Segment Start: Records for processing
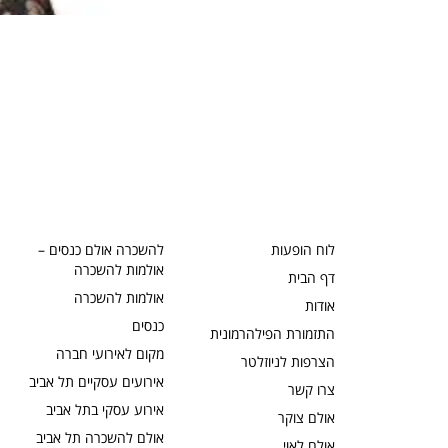
לוח הופעות
להשכרה אולם כנסים –
אולמות להשכרה
דף הבית
אולמות להשכרה
אודות
כנסים
התזמורת הפילהרמונית
מקום לאירועי חברה
הצרפות לניוזלטר
אירועים עסקיים תל אביב
צרו קשר
אירוע עסקי בתל אביב
אולם צוקר
אולם להשכרה תל אביב
אולם לאוי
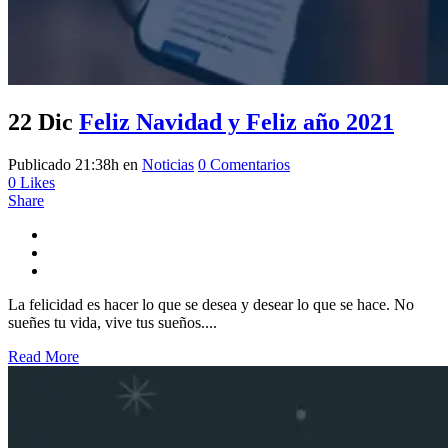
22 Dic
Feliz Navidad y Feliz año 2021
Publicado 21:38h
en
Noticias
0 Comentarios
0
Likes
Share
La felicidad es hacer lo que se desea y desear lo que se hace. No
sueñes tu vida, vive tus sueños....
Read More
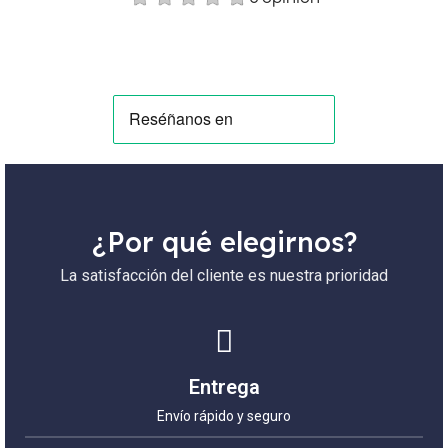
¿Por qué elegirnos?
La satisfacción del cliente es nuestra prioridad
Entrega
Envío rápido y seguro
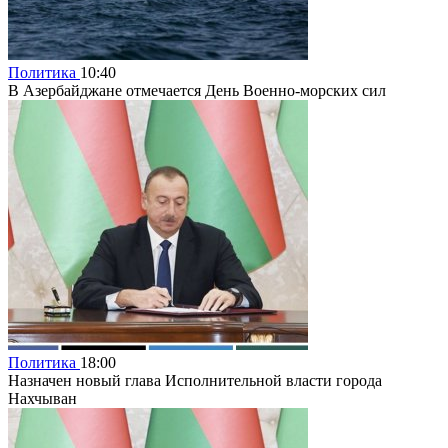
Политика
10:40
В Азербайджане отмечается День Военно-морских сил
Политика
18:00
Назначен новый глава Исполнительной власти города
Нахчыван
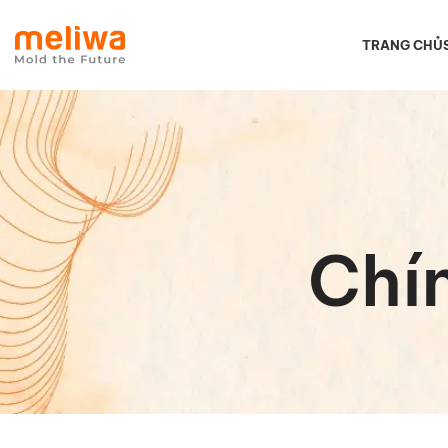
TRANG CHỦ
Chí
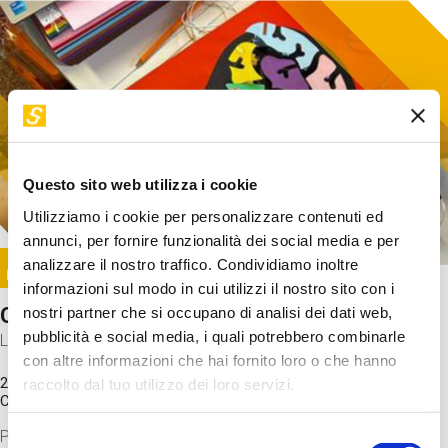
Questo sito web utilizza i cookie
Utilizziamo i cookie per personalizzare contenuti ed
annunci, per fornire funzionalità dei social media e per
Image
analizzare il nostro traffico. Condividiamo inoltre
SUNDAY@STEP
informazioni sul modo in cui utilizzi il nostro sito con i
Come funziona il cervello?
nostri partner che si occupano di analisi dei dati web,
pubblicità e social media, i quali potrebbero combinarle
Laboratorio
con altre informazioni che hai fornito loro o che hanno
20 Set 2026 / 11:15 - 13:00
raccolto dal tuo utilizzo dei loro servizi.
Costo
gratuito
Proveremo a costruire un cervello in cartoncino cercando di
Selezione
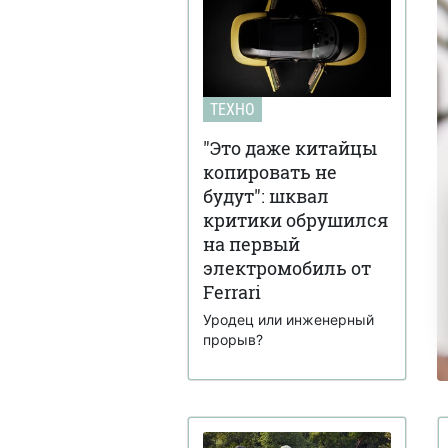
ТЕХНО
"Это даже китайцы
копировать не
будут": шквал
критики обрушился
на первый
электромобиль от
Ferrari
Уродец или инженерный
прорыв?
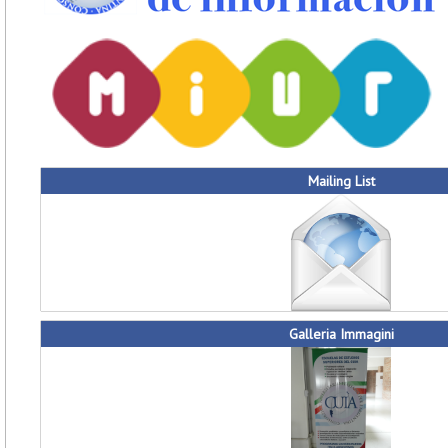
Mailing List
Galleria Immagini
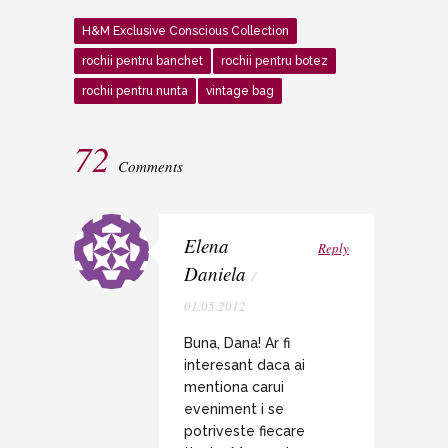
H&M Exclusive Conscious Collection
rochii pentru banchet
rochii pentru botez
rochii pentru nunta
vintage bag
72
Comments
Elena
Reply
Daniela
/
01.05.2012
Buna, Dana! Ar fi
interesant daca ai
mentiona carui
eveniment i se
potriveste fiecare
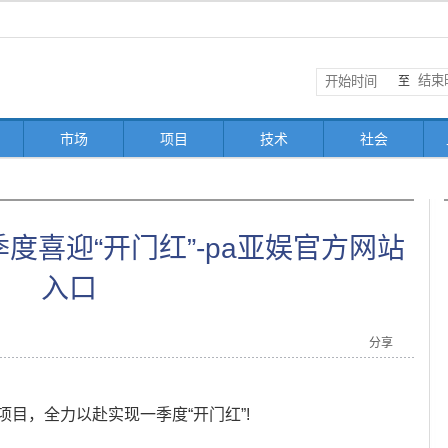
至
市场
项目
技术
社会
度喜迎“开门红”-pa亚娱官方网站
入口
分享
，全力以赴实现一季度“开门红”!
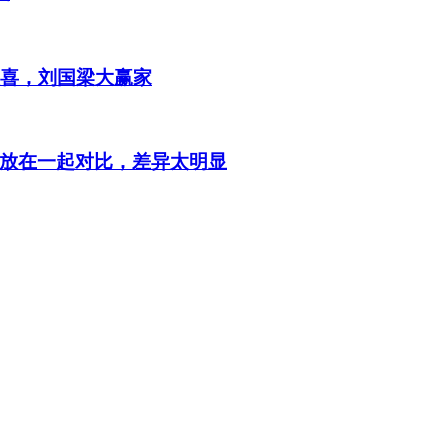
欢喜，刘国梁大赢家
放在一起对比，差异太明显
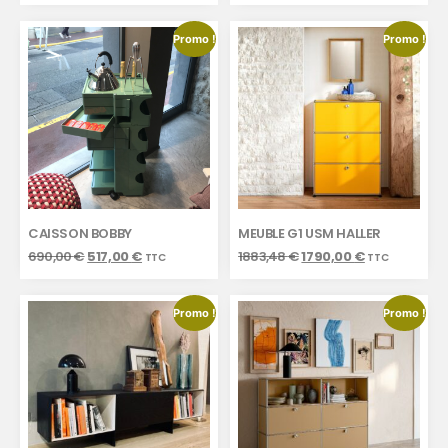
Promo !
Promo !
CAISSON BOBBY
MEUBLE G1 USM HALLER
690,00
€
517,00
€
1883,48
€
1790,00
€
TTC
TTC
Promo !
Promo !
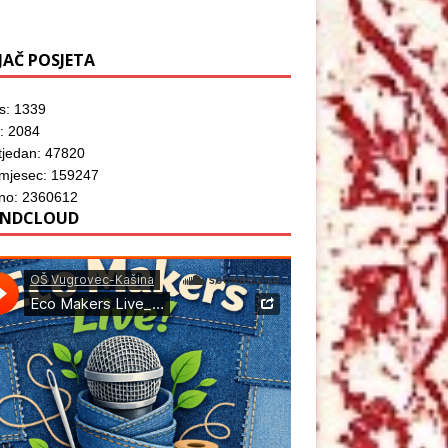
JAČ POSJETA
s: 1339
: 2084
tjedan: 47820
 mjesec: 159247
no: 2360612
NDCLOUD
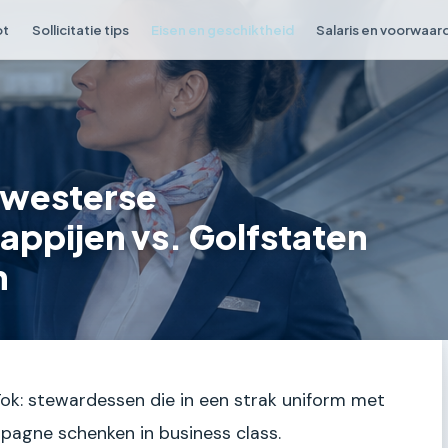
ot
Sollicitatie tips
Eisen en geschiktheid
Salaris en voorwaar
: westerse
appijen vs. Golfstaten
n
Tok: stewardessen die in een strak uniform met
pagne schenken in business class.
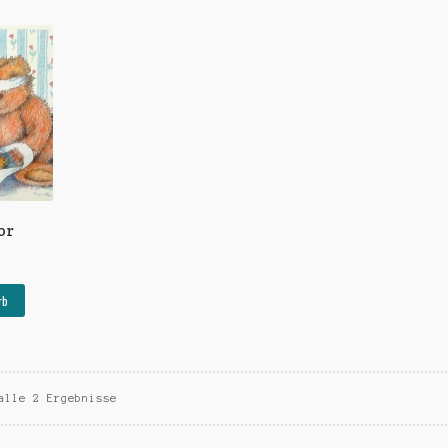
or
rb
alle 2 Ergebnisse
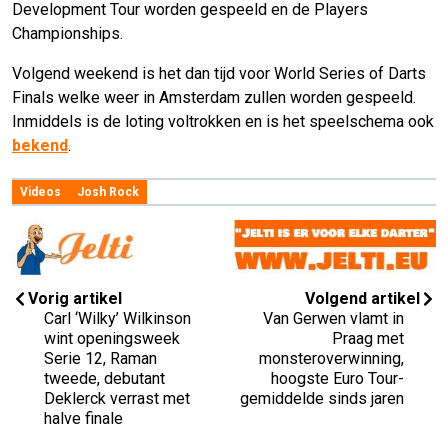
Development Tour worden gespeeld en de Players
Championships.
Volgend weekend is het dan tijd voor World Series of Darts
Finals welke weer in Amsterdam zullen worden gespeeld.
Inmiddels is de loting voltrokken en is het speelschema ook
bekend
.
Videos
Josh Rock
Vorig artikel
Volgend artikel
Carl ‘Wilky’ Wilkinson
Van Gerwen vlamt in
wint openingsweek
Praag met
Serie 12, Raman
monsteroverwinning,
tweede, debutant
hoogste Euro Tour-
Deklerck verrast met
gemiddelde sinds jaren
halve finale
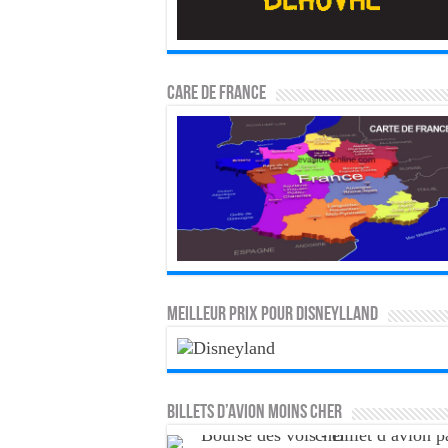
CARE DE FRANCE
MEILLEUR PRIX POUR DISNEYLLAND
Billets d’avion moins cher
Segment End: Records for processing
## Aim of the exercise
Keep every word of the data as it is when you write it out, but drop the pictures.

## Response to this exercise
לוח הופעות
להשכרה אולם כנסים –
אולמות להשכרה
דף הבית
אולמות להשכרה
אודות
כנסים
התזמורת הפילהרמונית
מקום לאירועי חברה
הצרפות לניוזלטר
אירועים עסקיים תל אביב
צרו קשר
אירוע עסקי בתל אביב
אולם צוקר
אולם להשכרה תל אביב
אולם לאוי
22 Dic
Feliz Navidad y Feliz año 2021
Publicado 21:38h
en
Noticias
0 Comentarios
0
Likes
Share
La felicidad es hacer lo que se desea y desear lo que se hace. No
sueñes tu vida, vive tus sueños....
Read More
¿Por qué elegirnos?
La satisfacción del cliente es nuestra prioridad
Entrega
Envío rápido y seguro
Политика
10:40
В Азербайджане отмечается День Военно-морских сил
Политика
18:00
Назначен новый глава Исполнительной власти города
Нахчыван
TRANG CHỦ
Chí
Questo sito web utilizza i cookie
Utilizziamo i cookie per personalizzare contenuti ed
annunci, per fornire funzionalità dei social media e per
Image
analizzare il nostro traffico. Condividiamo inoltre
SUNDAY@STEP
informazioni sul modo in cui utilizzi il nostro sito con i
Come funziona il cervello?
nostri partner che si occupano di analisi dei dati web,
pubblicità e social media, i quali potrebbero combinarle
Laboratorio
con altre informazioni che hai fornito loro o che hanno
20 Set 2026 / 11:15 - 13:00
raccolto dal tuo utilizzo dei loro servizi.
Costo
gratuito
Proveremo a costruire un cervello in cartoncino cercando di
Selezione
ТЕХНО
"Это даже китайцы
копировать не
будут": шквал
критики обрушился
на первый
электромобиль от
Ferrari
Уродец или инженерный
прорыв?
Mailing List
Galleria Immagini
H&M Exclusive Conscious Collection
rochii pentru banchet
rochii pentru botez
rochii pentru nunta
vintage bag
72
Comments
Elena
Reply
Daniela
/
01.05.2012
Buna, Dana! Ar fi
interesant daca ai
mentiona carui
eveniment i se
potriveste fiecare
至
市场
项目
技术
社会
度喜迎“开门红”-pa亚娱官方网站
入口
分享
，全力以赴实现一季度“开门红”!
欢喜，刘国梁大赢家
放在一起对比，差异太明显
Promo !
Promo !
CAISSON BOBBY
MEUBLE G1 USM HALLER
690,00
€
517,00
€
1883,48
€
1790,00
€
TTC
TTC
Promo !
Promo !
JAČ POSJETA
s: 1339
: 2084
tjedan: 47820
 mjesec: 159247
no: 2360612
NDCLOUD
ot
Sollicitatie tips
Eisen en geschiktheid
Salaris en voorwaar
: westerse
appijen vs. Golfstaten
n
Tok: stewardessen die in een strak uniform met
pagne schenken in business class.
or
rb
alle 2 Ergebnisse
Development Tour worden gespeeld en de Players
Championships.
Volgend weekend is het dan tijd voor World Series of Darts
Finals welke weer in Amsterdam zullen worden gespeeld.
Inmiddels is de loting voltrokken en is het speelschema ook
bekend
.
Videos
Josh Rock
Vorig artikel
Volgend artikel
Carl ‘Wilky’ Wilkinson
Van Gerwen vlamt in
wint openingsweek
Praag met
Serie 12, Raman
monsteroverwinning,
tweede, debutant
hoogste Euro Tour-
Deklerck verrast met
gemiddelde sinds jaren
halve finale
CARE DE FRANCE
MEILLEUR PRIX POUR DISNEYLLAND
Billets d’avion moins cher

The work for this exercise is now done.